§ REQUIRED WORK
Return every line in the entries below where the word "Zapato" shows up.

Page-level text extractions:
- Opening Delimiter -

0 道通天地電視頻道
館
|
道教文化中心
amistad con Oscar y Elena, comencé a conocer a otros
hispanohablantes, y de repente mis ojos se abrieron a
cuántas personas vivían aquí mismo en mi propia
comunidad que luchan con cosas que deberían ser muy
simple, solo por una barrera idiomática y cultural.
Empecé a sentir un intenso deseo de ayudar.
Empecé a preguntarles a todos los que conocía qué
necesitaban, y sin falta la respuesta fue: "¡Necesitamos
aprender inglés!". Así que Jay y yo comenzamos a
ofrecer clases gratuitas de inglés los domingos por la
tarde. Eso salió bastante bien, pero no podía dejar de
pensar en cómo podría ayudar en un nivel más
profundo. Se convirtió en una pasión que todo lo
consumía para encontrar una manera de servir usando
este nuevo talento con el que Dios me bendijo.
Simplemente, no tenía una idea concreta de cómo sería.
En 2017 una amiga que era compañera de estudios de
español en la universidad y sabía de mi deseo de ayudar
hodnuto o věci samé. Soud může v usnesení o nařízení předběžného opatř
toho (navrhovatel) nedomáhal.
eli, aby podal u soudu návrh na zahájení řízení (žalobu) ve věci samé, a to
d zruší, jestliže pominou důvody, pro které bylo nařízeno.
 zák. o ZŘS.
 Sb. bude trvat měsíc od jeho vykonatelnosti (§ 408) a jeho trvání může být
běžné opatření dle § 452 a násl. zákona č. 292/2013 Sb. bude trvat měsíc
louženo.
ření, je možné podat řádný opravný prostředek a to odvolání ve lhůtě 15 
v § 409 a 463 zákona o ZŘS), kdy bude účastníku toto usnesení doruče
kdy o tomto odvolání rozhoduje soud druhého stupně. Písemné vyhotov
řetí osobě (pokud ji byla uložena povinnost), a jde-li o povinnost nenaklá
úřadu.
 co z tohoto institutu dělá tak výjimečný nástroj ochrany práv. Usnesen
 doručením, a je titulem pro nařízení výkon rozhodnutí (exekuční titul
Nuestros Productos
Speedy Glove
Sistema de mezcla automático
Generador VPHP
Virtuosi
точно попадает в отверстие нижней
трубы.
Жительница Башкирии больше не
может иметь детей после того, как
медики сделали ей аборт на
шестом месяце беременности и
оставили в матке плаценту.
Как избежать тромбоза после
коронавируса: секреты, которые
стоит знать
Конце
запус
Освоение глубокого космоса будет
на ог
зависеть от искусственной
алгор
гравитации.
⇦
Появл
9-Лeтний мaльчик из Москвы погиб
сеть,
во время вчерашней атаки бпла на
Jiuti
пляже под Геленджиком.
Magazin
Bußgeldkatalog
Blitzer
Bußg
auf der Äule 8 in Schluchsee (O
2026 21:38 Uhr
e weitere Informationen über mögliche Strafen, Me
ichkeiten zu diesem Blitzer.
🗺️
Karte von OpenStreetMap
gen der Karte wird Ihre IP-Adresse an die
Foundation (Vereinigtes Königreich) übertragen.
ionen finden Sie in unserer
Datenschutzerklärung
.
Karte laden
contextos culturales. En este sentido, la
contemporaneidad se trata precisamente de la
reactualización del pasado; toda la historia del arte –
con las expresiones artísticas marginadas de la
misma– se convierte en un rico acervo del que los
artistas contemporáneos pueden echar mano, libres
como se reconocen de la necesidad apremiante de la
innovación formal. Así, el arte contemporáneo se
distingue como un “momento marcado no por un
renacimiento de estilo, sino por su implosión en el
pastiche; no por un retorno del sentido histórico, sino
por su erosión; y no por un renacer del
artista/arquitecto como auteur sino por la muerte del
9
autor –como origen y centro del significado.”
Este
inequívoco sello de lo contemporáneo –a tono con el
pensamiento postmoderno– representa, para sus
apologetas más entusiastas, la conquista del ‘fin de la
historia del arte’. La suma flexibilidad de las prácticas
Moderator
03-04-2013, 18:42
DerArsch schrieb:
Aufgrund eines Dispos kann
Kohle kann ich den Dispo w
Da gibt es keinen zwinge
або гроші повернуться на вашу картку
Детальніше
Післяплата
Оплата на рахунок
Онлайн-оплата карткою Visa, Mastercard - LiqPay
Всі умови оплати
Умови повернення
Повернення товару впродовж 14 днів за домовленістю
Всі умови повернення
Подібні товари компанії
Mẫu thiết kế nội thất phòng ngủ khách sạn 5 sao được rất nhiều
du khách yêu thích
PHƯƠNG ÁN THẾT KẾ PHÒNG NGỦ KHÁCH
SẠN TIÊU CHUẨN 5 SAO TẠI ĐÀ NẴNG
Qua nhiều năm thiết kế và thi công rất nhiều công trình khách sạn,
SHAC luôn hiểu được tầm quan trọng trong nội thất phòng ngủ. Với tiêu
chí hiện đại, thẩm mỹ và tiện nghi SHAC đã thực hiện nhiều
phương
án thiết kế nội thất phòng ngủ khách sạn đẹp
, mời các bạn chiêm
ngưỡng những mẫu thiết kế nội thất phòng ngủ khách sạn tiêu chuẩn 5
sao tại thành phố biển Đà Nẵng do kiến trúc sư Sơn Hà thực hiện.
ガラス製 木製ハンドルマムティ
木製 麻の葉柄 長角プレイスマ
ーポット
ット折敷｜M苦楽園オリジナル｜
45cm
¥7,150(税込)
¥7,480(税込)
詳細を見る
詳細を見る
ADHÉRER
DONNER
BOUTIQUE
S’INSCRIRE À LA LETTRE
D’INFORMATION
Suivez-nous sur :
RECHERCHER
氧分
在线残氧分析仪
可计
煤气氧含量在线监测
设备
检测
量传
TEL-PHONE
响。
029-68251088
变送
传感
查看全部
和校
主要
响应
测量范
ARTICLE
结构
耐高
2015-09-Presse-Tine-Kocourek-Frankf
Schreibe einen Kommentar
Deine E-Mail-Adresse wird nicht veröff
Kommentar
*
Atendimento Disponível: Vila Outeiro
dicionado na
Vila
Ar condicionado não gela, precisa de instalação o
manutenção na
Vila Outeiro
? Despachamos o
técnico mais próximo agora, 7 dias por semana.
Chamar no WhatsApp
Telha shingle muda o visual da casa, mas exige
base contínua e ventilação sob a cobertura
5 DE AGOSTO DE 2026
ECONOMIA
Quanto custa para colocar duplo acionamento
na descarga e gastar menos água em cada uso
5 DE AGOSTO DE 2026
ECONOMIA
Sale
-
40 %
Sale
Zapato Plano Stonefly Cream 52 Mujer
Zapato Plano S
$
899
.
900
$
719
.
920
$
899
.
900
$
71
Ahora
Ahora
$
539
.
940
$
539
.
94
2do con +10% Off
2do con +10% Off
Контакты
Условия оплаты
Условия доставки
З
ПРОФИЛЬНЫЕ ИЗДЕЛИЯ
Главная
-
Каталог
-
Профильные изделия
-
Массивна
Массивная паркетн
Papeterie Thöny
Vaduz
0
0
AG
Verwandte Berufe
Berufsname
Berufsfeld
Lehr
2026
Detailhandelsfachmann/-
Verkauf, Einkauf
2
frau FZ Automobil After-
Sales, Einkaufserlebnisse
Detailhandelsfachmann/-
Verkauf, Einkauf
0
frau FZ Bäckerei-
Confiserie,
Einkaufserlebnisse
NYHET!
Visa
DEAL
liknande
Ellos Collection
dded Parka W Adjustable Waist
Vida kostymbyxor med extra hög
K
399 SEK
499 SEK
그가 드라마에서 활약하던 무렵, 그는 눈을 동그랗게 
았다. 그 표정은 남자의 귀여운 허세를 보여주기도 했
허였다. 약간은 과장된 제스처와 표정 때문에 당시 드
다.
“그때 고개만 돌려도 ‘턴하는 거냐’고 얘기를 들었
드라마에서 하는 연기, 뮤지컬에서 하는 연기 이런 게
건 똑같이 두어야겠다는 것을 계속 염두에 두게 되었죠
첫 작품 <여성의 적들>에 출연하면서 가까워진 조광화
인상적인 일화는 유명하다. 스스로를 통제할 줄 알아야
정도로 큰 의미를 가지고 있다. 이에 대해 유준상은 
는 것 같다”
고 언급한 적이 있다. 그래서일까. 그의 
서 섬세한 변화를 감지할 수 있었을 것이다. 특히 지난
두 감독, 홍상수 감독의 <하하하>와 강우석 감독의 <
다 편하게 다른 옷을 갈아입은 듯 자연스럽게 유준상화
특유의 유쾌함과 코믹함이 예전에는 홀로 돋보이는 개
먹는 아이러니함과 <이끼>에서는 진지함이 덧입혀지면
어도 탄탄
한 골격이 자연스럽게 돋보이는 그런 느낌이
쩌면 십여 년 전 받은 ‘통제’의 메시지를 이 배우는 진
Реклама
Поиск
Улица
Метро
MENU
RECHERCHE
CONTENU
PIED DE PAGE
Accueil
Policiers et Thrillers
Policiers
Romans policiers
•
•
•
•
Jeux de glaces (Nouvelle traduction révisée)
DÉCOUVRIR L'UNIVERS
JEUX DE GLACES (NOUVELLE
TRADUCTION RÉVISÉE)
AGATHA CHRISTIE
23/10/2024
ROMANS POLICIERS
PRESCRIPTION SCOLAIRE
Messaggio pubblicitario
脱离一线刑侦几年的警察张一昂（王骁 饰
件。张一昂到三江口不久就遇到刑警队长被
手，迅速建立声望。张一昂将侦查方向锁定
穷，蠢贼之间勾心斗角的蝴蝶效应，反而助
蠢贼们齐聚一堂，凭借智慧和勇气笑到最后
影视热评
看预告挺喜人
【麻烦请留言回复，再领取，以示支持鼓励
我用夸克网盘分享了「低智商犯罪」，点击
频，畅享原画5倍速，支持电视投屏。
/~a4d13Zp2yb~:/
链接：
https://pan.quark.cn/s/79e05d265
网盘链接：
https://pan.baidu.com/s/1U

- Closing Delimiter -

§ SOLUTION TO THIS TASK
Zapato Plano Stonefly Cream 52 Mujer
Zapato Plano S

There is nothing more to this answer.